Sunday, October 26, 2014
     

RETURNING HOME


AFTER A DISASTER

Returning to your home after a major disaster can be both dangerous and emotional. Use caution when going back to your home after you have been asked to evacute. Make sure that it is safe to travel through the areas between where you were sheltered and your home. Be prepared to have to adapt to certain changes to the area and possibly your home.

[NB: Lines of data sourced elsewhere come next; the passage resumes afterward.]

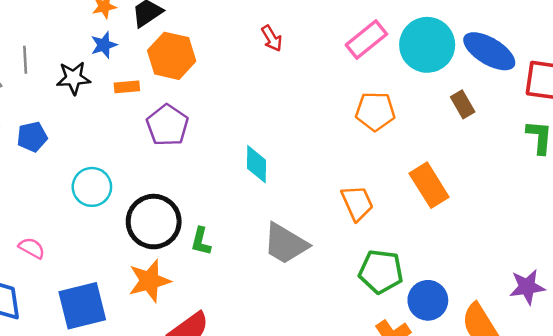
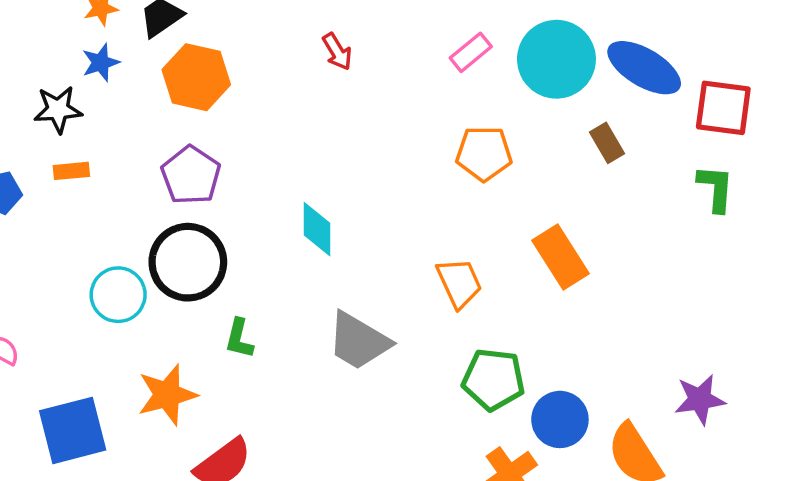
pink rectangle: (366, 40) -> (471, 52), size x0.7
orange rectangle: (127, 87) -> (71, 171), moved
cyan circle: (92, 187) -> (118, 295), moved
black circle: (154, 222) -> (188, 262), moved

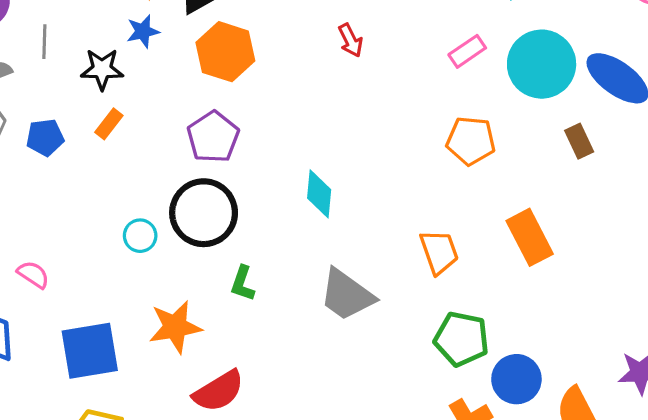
orange rectangle: (71, 171) -> (109, 124), turned -52
cyan circle: (118, 295) -> (140, 236), size x0.7

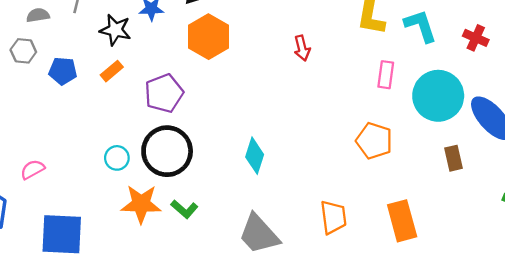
pink rectangle: (467, 51) -> (386, 75), turned -60
purple pentagon: (213, 137) -> (164, 93), moved
pink semicircle: (33, 275) -> (32, 169), turned -75
green L-shape: (243, 283) -> (184, 209), turned -80
orange star: (175, 327) -> (141, 204), moved

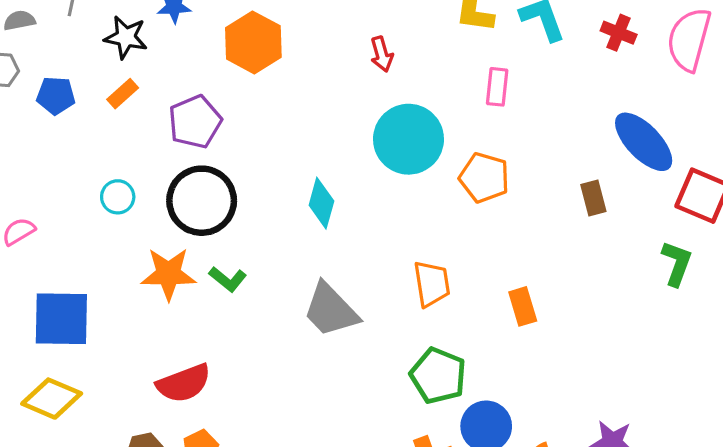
cyan circle: (438, 96) -> (408, 139), moved
cyan circle: (117, 158) -> (118, 197), moved
orange rectangle: (402, 221) -> (523, 306), moved, size x0.7

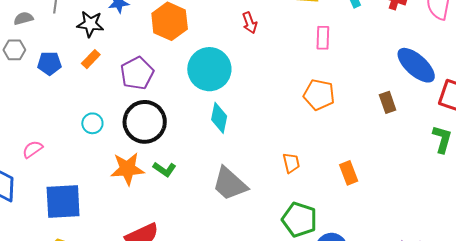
cyan circle: (408, 139) -> (209, 69), moved
orange trapezoid: (432, 284) -> (291, 163), size x0.7

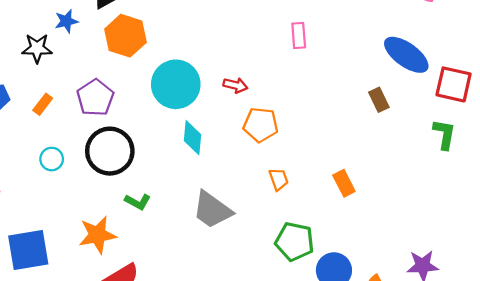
red arrow: (250, 23) -> (235, 85), moved, turned -50
orange rectangle: (91, 59) -> (43, 104), moved
orange pentagon: (319, 95) -> (261, 125), moved
orange star: (127, 169) -> (97, 235), moved

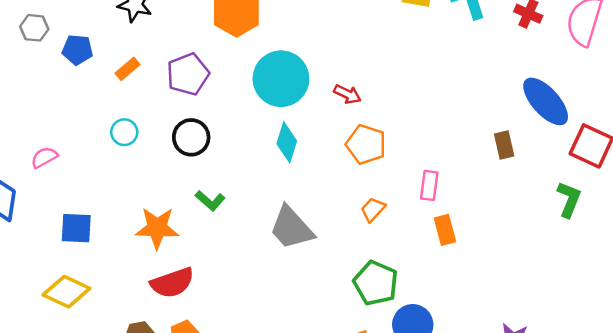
pink rectangle: (299, 35) -> (429, 185), moved
black circle: (110, 151) -> (191, 137), size x0.7
orange trapezoid: (279, 179) -> (373, 209), turned -130
blue square: (28, 250) -> (76, 228), size x0.7

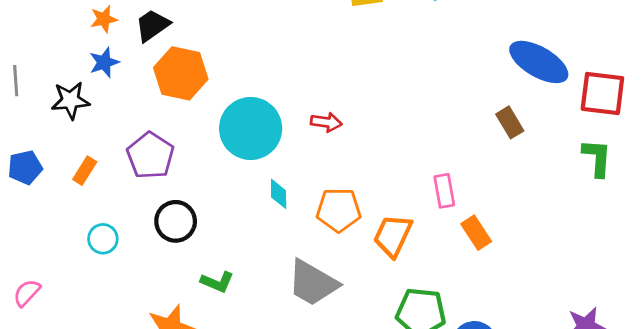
cyan diamond: (287, 142) -> (279, 194), size x0.7
orange pentagon: (366, 144) -> (339, 210), moved
orange trapezoid: (373, 209) -> (393, 236), size x1.5

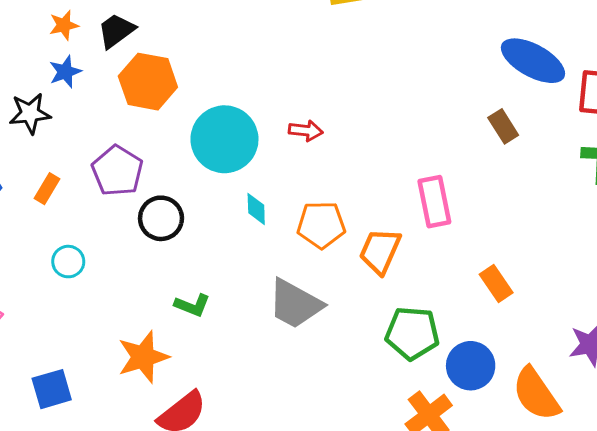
pink rectangle: (444, 191) -> (434, 202), size x1.4
black circle: (176, 221) -> (161, 218), moved
orange rectangle: (476, 233) -> (496, 284), moved

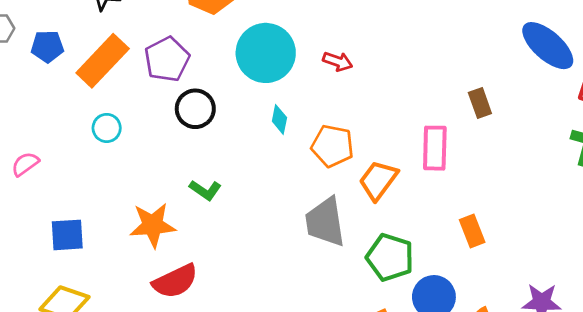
brown rectangle: (503, 126) -> (480, 103), moved
orange rectangle: (47, 189) -> (103, 61), size x2.0
gray trapezoid: (295, 304) -> (325, 222), moved, turned 40

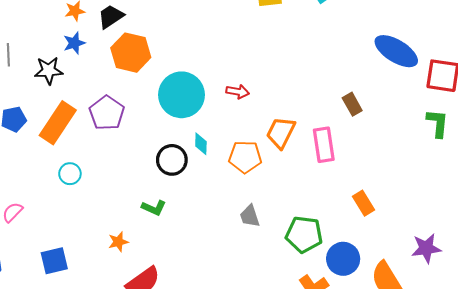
black circle: (195, 109) -> (172, 160), moved
orange trapezoid: (378, 180) -> (281, 133), moved
gray trapezoid: (325, 222) -> (250, 216), size x0.6
orange star: (153, 225) -> (118, 242), size x0.6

  • Turn on the radio or TV for any updates on the situation.
  • Provide any first aid that you can to injured or trapped people that may be in the area
  • Do not use telephones unless it is an emergency.
  • Wear heavy clothing and sturdy shoes to protect yourself.
  • Do not use food that may be spoiled if the power was off for some time. Do not eat or drink anything that has had any contact with flood water.
  • Extinguish all open flames.
  • Check for gas leaks, if not already turned off at the direction of local officials.  If you smell gas, turn off the main valve, open the windows and leave the house.
  • Check for water leaks,if not already turned off at the direction of local officials. If water leaks are suspected, shut off the water at the main water valve.
  • If instructed to do so by local officials, shut off utilities. Always have utilities turned back on by a professional.
  • Look for electrical system damage. If there is damage to the electrical system, turn off the system at the main circuit breaker or fuse box.
  • Check electrical appliances.
  • Investigate outbuildings. Be careful when entering a damaged building. Stay away from fallen or damaged electrical wires. Use a flashllight to inspect damage. Do not carry lanterns or torches that could start a fire.
  • Check to make sure the sewage lines are intact before flushing the toilet.
  • Check house, roof and chimney for structural damage.
  • Open closets and cupboards carefully.
  • Clean up spilled medicines, bleaches, gasoline or other flammable liquids immediately.
  • Don't drive unless absolutely necessary. Stay off the roads so that emergency workers can move quickly. Stay out of their way as they work.
  • Clear away any debris that may be obstructing fire hydrants so the fire department has easy access to it.
  • Keep listening to radio or TV for news about what to do, where to go, what places are dangerous due to fallen trees, unsafe bridges etc. Listen for the possiblity of another tornado, more flooding etc.
  • Don't ration water. A normally active person needs at least two quarts of water daily and up to twice that amount in hot weather. Drink what you need and keep looking for more. Don't drink floodwater, water from waterbeds or any water that has a dark color or odor to it. You can use water from the tank of your toilet, pipes, ice cube trays or your hot water tank. You can collect rainwater and water from streams, rivers, ponds, lakes and natural springs. Be sure to boil any water you drink or use for cooking.
  • If your stove isn't working you can cook in a fireplace (if the chimney isn't damaged), candle warmers, chafing dishes or fondue pots. Charcoal grills and camp stoves should only be used outdoors. Do not build a fire inside a carport, a fire can send sparks into the roof and start a house fire.
  • If you heat canned food be sure to take off the paper label and open the can first.
  • Use up perishable food from the refrigerator first and then the freezer.
  • Assume all wires lying on the ground are dangerous and don't touch.
  • Floodwater, even as little as six inches of water can sweep you off your feet.
  • Disease carrying animals and poisonous snakes may be homeless also. Avoid putting your hands or feet under debris where an animal may be hiding. Wear boots and heavy pants when clearing out debris.
  • Disasters can bring out looters and con artists. Be wary of people who offer to help if you don't know them, they are not of the community or of a well known organization. If your house is looted notify the police.
  • Keep an eye on children. Dangerous items in your house may have been knocked out of their usual places and could get into children's hands.
  • Make necessary immediate repairs to prevent further damage.
  • Maintain as much of a normal routine as possible. Make sure your child gets to school (if it's open) and keeps up with homework. Have meals together as a family. Find time to be together. List important jobs and chores to get done, check them off your list as they are done. As you return to familiar routines, you'll start to feel
  • that life is returning to normal once again.

CHECKING ELECTRICAL APPLIANCES

  • If any of the electrical appliances are wet, turn off the main power switch in the house. Unplug the appliance, dry it out, then re-connect it and turn the main power switch back on. If fuses blow when the electrical power is restored, turn off the main power switch again and re-inspect for short circuits in the home wiring or appliances. Call a professional, such as an electrician, if you are unsure about doing this.